INPUT MATERIAL ▸
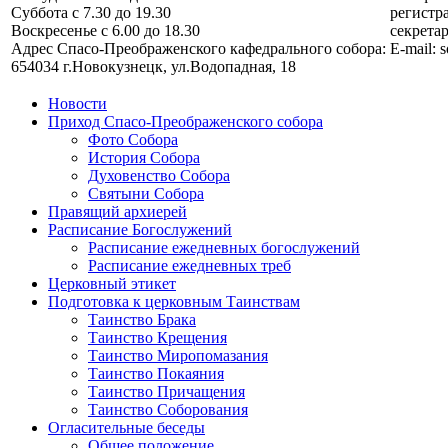
Суббота с 7.30 до 19.30
регистра
Воскресенье с 6.00 до 18.30
секретар
Адрес Спасо-Преображенского кафедрального собора:
E-mail: 
654034 г.Новокузнецк, ул.Водопадная, 18
Новости
Приход Спасо-Преображенского собора
Фото Собора
История Собора
Духовенство Собора
Святыни Собора
Правящий архиерей
Расписание Богослужений
Расписание ежедневных богослужений
Расписание ежедневных треб
Церковный этикет
Подготовка к церковным Таинствам
Таинство Брака
Таинство Крещения
Таинство Миропомазания
Таинство Покаяния
Таинство Причащения
Таинство Соборования
Огласительные беседы
Общее положение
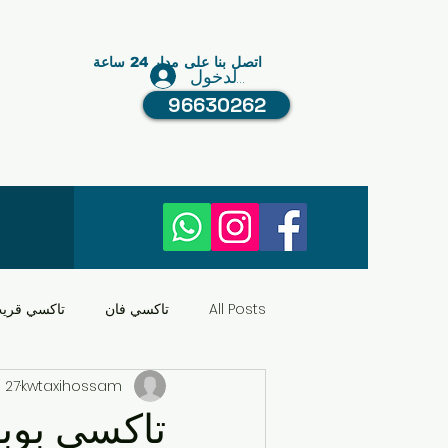
اتصل بنا على مدار 24 ساعة
تسجيل الدخول
96630262
All Posts
تاكسي فان
تاكسي قري
kwtaxihossam
27 أبريل 2025
النقل في الكويت
عبد الله مبارك
تاكسي بوبي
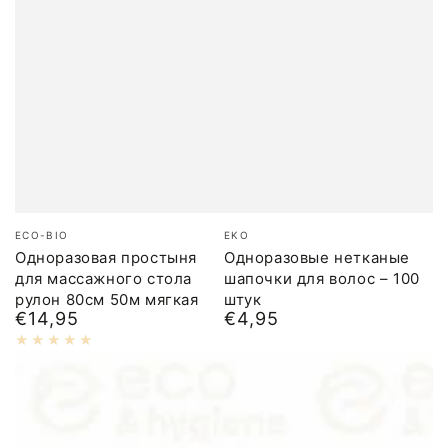
Бренд:
Бренд:
ECO-BIO
EKO
Одноразовая простыня
Одноразовые нетканые
для массажного стола
шапочки для волос – 100
рулон 80см 50м мягкая
штук
€14,95
€4,95
Обычная
Обычная
цена
цена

TASK INSTRUCTIONS ▸
Filter the entries down to the lines holding the string "Спасо". Copy each of those lines.

ANSWER SPACE ▸
Адрес Спасо-Преображенского кафедрального собора:
Приход Спасо-Преображенского собора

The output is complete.